- ABOUT THIS TASK -
Among the entries below, how many lines hold the word "Арболит"? Reply with the number only.

(Dataset entries)
:::::

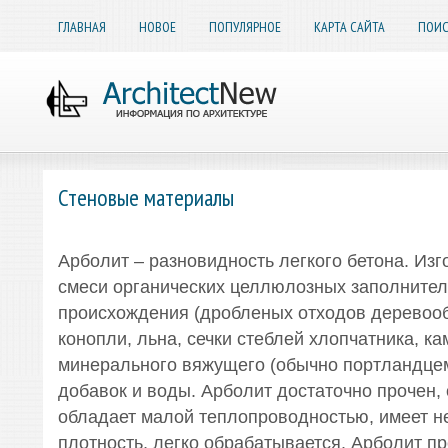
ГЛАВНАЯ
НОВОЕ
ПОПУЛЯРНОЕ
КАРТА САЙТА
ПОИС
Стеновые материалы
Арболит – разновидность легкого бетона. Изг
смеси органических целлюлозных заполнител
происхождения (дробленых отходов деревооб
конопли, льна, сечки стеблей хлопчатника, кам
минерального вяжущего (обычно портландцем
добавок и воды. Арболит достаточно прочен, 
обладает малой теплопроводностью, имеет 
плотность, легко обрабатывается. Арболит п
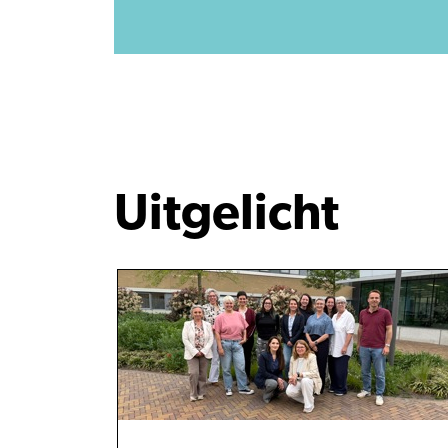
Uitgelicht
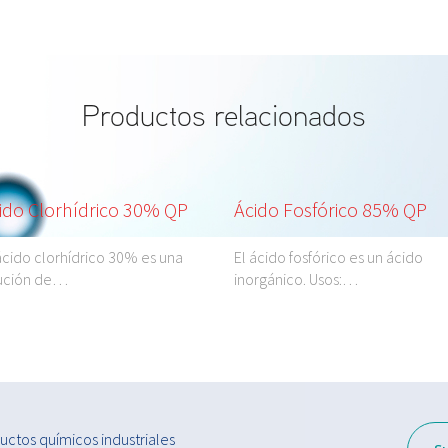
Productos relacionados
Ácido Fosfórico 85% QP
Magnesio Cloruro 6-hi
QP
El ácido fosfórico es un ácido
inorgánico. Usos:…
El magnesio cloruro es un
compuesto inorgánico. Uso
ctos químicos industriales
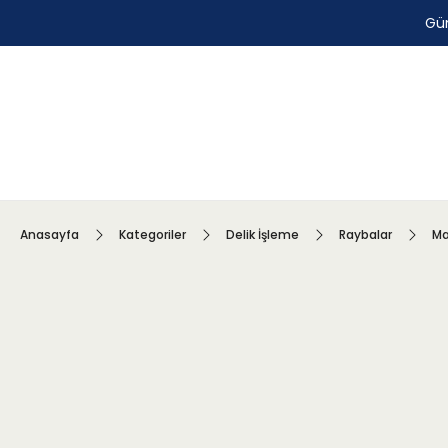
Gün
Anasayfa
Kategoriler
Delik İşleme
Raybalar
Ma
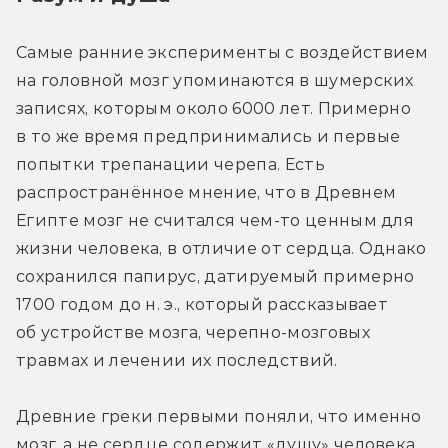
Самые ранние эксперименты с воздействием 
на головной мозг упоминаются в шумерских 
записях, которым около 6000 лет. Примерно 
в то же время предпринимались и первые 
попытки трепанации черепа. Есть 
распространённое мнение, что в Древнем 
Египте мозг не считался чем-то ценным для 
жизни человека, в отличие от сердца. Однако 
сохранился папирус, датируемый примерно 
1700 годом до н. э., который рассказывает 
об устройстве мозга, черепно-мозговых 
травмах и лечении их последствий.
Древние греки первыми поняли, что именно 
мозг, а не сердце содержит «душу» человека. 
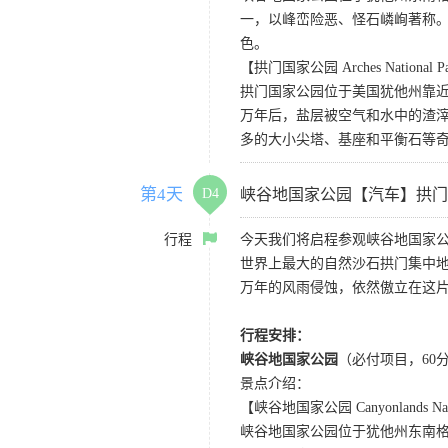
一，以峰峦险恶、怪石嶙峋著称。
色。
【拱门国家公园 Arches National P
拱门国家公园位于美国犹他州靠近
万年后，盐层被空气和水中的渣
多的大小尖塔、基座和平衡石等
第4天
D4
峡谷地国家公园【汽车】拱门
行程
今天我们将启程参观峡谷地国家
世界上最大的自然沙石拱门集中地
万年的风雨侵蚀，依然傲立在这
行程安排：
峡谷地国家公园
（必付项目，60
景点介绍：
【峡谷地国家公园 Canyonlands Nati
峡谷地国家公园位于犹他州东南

:::::

- ANSWER SPACE -
3